__PROBLEM DESCRIPTION__
Within the entries below, output exactly the lines between the line containing "No better friend [electronic resource" and the line containing "Light Output", inclusive, and omit any picture.

BEGIN DATA

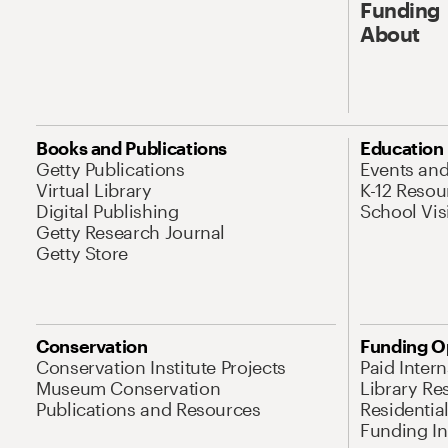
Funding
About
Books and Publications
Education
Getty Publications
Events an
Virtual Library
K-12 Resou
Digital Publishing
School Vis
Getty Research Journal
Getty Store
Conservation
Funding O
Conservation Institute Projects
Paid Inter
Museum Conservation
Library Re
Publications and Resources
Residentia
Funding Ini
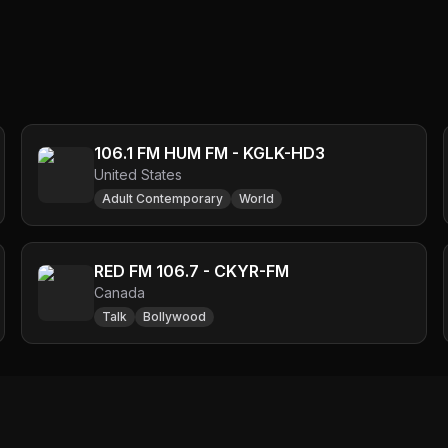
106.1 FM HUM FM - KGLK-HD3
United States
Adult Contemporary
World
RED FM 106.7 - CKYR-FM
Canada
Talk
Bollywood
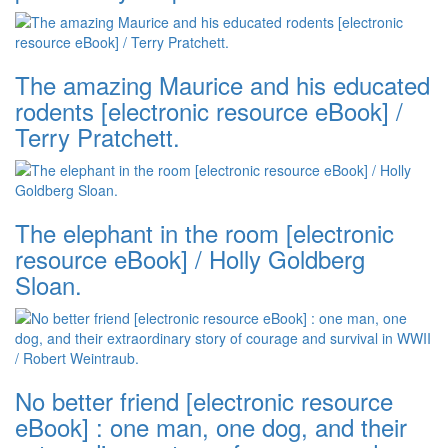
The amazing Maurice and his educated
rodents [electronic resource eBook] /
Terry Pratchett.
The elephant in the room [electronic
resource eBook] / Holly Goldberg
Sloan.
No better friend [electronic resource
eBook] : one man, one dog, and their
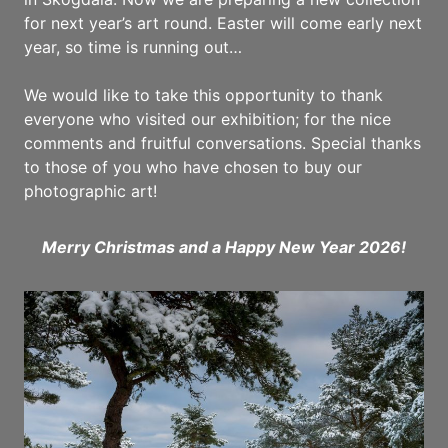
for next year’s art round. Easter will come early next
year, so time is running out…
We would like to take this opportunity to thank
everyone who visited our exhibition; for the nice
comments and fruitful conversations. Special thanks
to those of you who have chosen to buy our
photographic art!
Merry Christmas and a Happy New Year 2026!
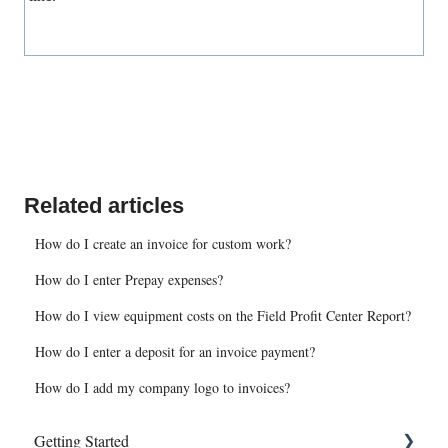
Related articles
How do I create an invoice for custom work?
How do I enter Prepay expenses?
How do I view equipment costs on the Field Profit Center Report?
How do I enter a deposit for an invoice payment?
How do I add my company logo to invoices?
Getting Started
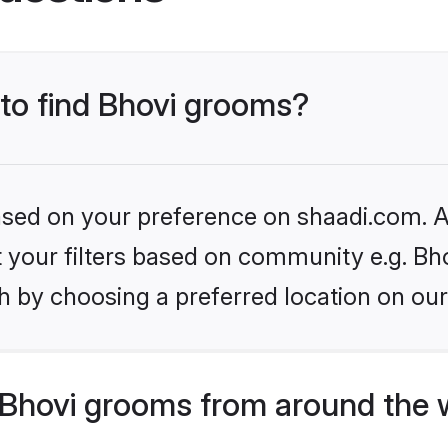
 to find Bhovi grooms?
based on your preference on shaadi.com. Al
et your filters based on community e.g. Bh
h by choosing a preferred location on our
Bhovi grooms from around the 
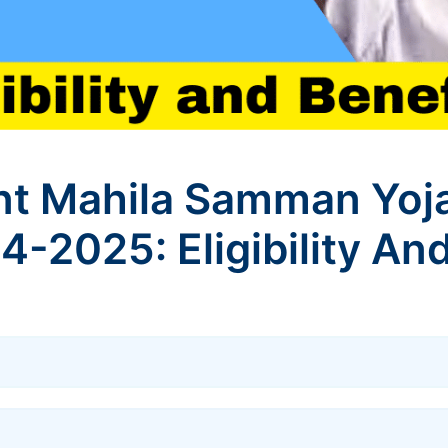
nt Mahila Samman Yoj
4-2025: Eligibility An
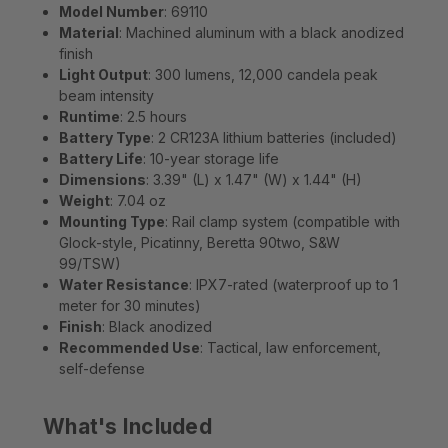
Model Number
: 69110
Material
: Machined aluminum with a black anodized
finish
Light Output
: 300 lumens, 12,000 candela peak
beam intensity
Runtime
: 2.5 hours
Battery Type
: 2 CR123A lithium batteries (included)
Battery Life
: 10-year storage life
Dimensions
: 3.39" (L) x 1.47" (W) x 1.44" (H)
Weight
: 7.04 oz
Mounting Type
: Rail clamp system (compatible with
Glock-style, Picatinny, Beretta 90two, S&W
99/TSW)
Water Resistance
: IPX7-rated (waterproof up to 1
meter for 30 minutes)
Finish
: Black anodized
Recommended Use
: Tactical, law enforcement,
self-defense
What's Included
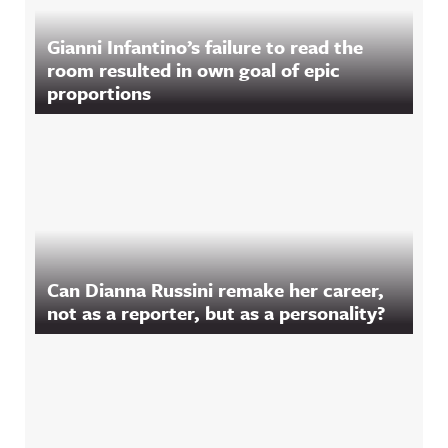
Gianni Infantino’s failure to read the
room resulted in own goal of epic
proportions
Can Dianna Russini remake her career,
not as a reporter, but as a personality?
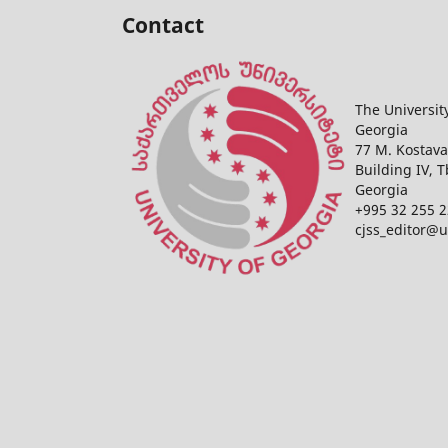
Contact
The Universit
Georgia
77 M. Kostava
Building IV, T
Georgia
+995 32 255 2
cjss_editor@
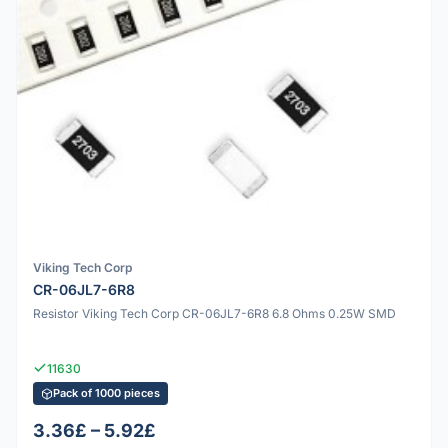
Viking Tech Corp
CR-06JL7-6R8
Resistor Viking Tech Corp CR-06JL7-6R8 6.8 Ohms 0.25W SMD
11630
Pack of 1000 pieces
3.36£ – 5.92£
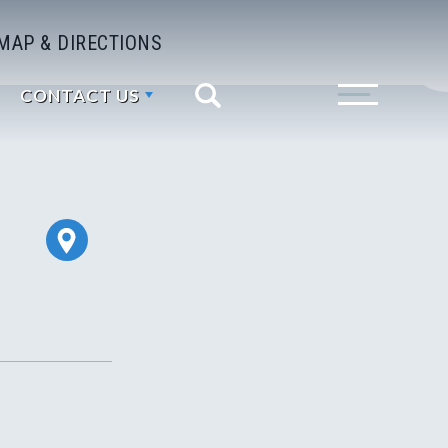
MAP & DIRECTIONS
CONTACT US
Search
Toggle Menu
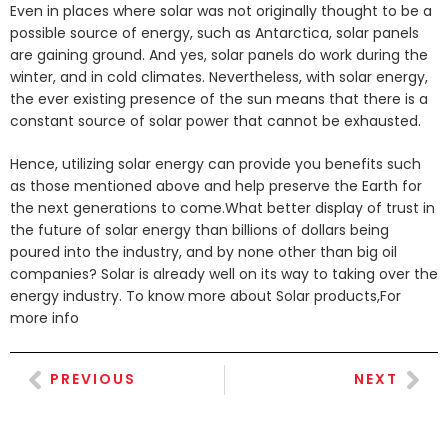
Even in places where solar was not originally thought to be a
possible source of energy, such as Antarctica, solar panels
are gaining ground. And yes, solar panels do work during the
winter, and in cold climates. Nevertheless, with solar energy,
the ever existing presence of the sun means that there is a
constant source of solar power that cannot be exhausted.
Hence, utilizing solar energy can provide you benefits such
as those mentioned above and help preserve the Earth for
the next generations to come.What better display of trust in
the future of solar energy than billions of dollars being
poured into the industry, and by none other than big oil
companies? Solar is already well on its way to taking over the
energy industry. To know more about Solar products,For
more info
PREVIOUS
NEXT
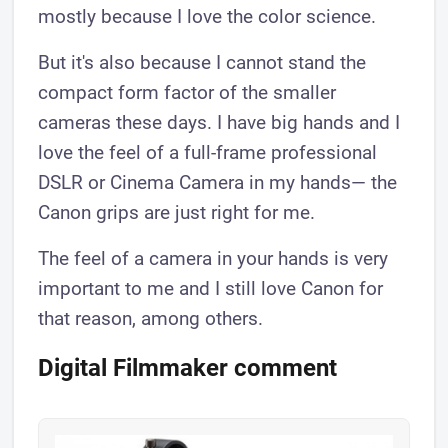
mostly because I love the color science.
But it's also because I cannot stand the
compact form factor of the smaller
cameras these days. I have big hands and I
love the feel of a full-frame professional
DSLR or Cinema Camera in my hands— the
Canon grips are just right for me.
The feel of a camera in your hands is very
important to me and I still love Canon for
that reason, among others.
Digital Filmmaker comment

END DATA
BEGIN DATA

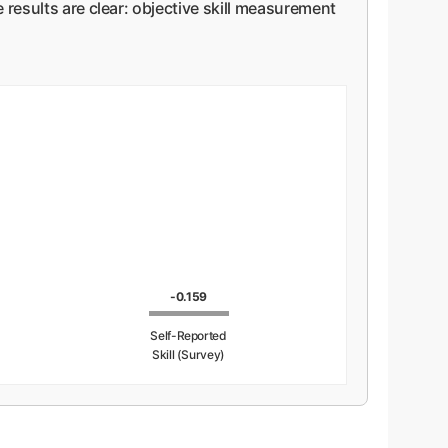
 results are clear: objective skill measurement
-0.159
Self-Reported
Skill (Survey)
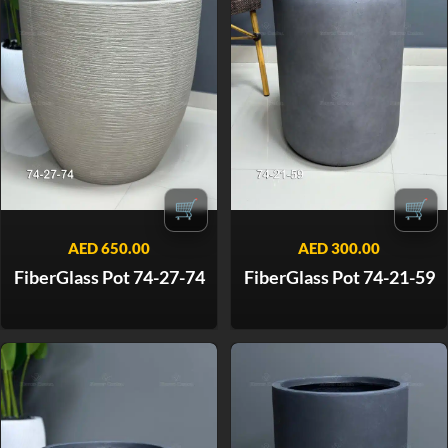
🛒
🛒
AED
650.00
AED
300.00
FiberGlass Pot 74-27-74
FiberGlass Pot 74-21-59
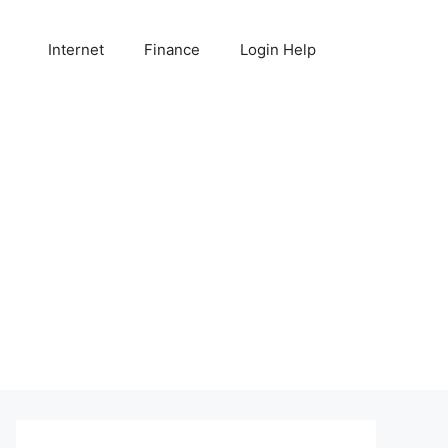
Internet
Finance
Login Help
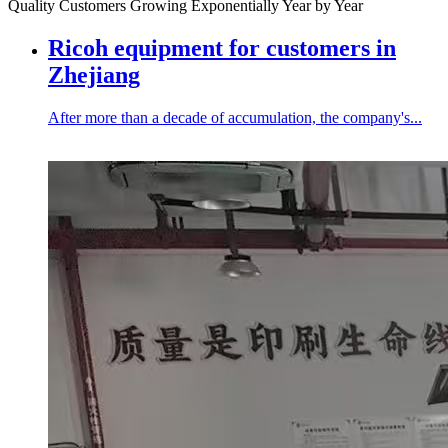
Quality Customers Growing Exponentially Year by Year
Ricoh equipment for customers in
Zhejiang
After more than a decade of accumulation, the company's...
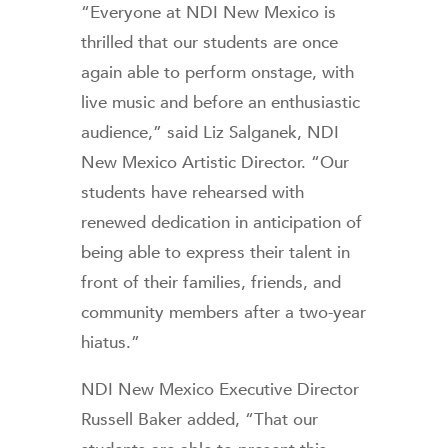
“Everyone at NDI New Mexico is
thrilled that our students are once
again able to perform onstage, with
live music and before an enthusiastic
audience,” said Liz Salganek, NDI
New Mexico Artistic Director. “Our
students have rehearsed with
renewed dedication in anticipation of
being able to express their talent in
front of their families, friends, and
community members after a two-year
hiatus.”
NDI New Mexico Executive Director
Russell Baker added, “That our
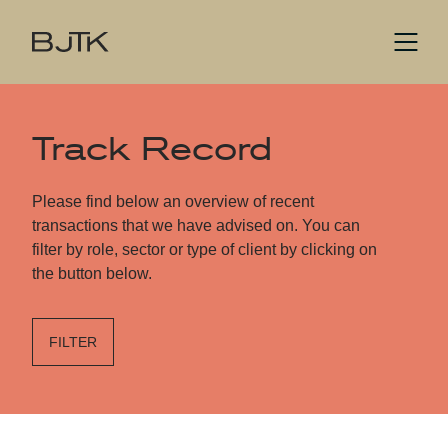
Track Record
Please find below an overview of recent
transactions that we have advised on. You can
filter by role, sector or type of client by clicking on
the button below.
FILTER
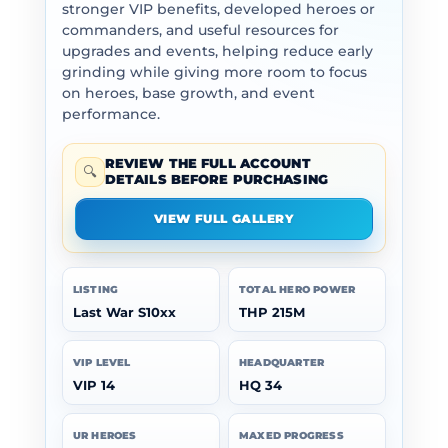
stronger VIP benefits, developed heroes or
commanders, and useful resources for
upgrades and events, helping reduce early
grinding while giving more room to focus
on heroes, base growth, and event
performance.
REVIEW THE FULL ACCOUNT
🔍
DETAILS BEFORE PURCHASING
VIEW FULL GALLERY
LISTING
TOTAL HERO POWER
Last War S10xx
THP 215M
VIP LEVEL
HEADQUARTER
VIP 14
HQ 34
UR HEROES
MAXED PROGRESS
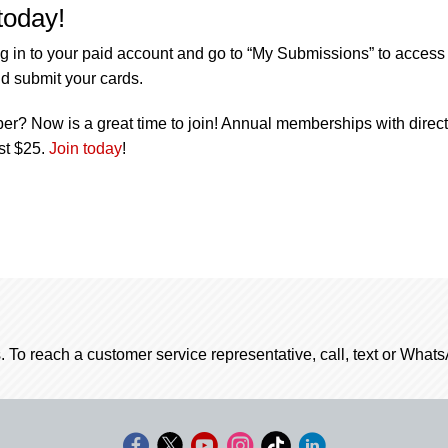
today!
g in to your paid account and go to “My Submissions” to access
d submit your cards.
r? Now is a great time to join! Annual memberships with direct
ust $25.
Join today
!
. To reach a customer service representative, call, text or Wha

END DATA
BEGIN DATA

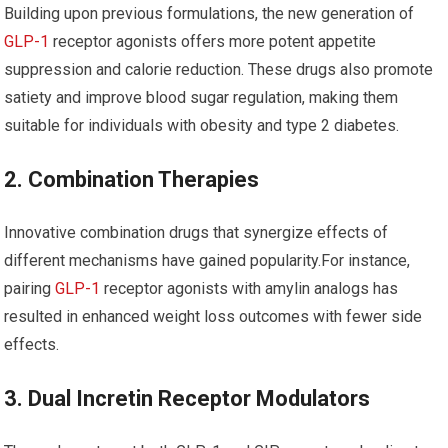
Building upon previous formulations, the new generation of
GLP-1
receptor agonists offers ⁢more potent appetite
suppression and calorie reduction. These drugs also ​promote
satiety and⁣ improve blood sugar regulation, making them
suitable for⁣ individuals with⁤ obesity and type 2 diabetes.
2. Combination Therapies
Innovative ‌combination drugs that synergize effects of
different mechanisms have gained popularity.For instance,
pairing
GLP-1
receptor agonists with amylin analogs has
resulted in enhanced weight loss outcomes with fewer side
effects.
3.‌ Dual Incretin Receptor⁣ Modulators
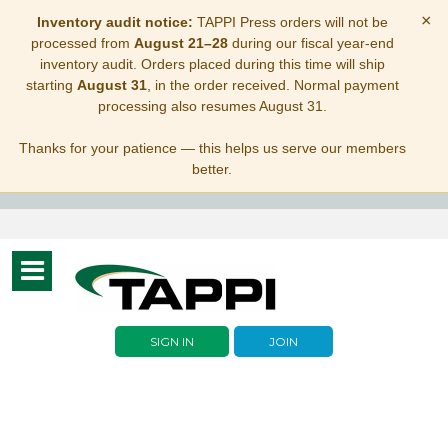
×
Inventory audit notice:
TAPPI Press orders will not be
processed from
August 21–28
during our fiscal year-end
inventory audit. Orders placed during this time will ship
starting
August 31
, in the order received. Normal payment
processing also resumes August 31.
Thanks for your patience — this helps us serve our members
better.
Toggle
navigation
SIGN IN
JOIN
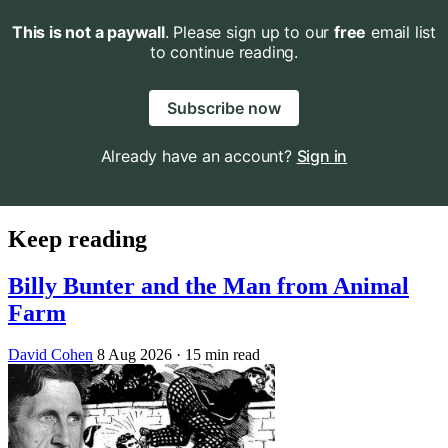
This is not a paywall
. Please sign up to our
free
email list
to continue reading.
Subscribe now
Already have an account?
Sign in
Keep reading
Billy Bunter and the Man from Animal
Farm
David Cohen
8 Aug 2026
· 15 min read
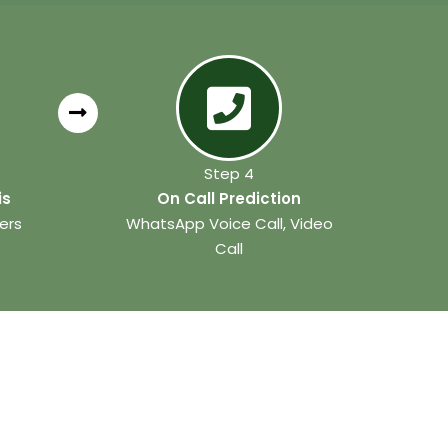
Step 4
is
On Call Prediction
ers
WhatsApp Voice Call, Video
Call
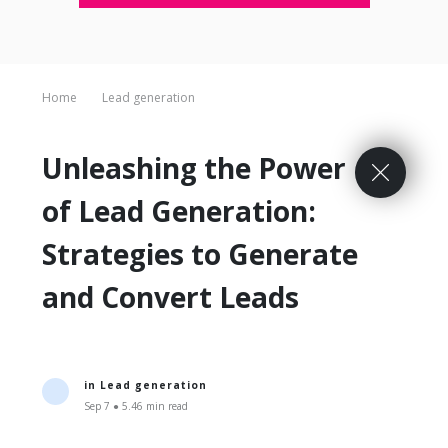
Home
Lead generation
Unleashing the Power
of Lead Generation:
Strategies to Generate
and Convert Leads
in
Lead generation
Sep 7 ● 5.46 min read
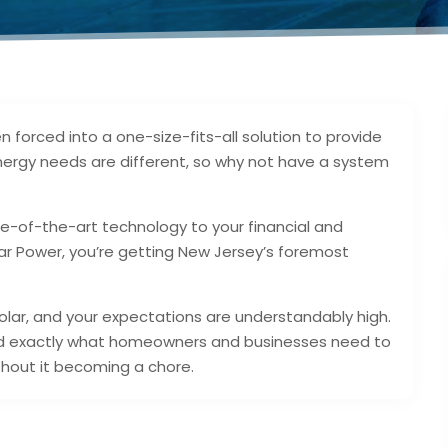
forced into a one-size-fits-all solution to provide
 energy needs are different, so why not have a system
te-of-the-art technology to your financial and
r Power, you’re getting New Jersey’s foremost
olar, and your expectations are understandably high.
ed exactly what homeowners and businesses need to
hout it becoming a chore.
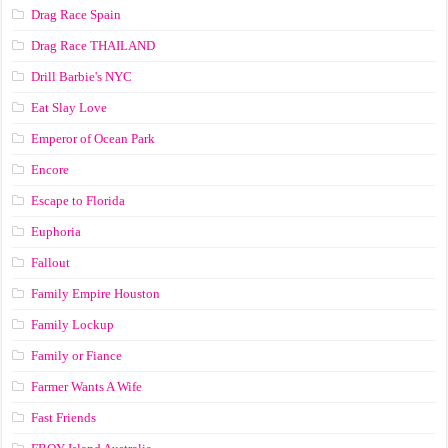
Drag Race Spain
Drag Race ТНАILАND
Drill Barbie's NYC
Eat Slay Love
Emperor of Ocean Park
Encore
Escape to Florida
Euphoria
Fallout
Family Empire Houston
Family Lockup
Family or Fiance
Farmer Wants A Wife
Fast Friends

END DATA

__OUTPUT FOR THIS TASK__
No better friend [electronic resource
eBook] : one man, one dog, and their
for next year’s art round. Easter will come early next
year, so time is running out…
We would like to take this opportunity to thank
everyone who visited our exhibition; for the nice
comments and fruitful conversations. Special thanks
to those of you who have chosen to buy our
photographic art!
Merry Christmas and a Happy New Year 2026!
Related articles
How do I create an invoice for custom work?
How do I enter Prepay expenses?
How do I view equipment costs on the Field Profit Center Report?
How do I enter a deposit for an invoice payment?
How do I add my company logo to invoices?
Getting Started
 to find Bhovi grooms?
based on your preference on shaadi.com. Al
et your filters based on community e.g. Bh
h by choosing a preferred location on our
Bhovi grooms from around the 
nt Mahila Samman Yoj
4-2025: Eligibility An
Model Number
: 69110
Material
: Machined aluminum with a black anodized
finish
Light Output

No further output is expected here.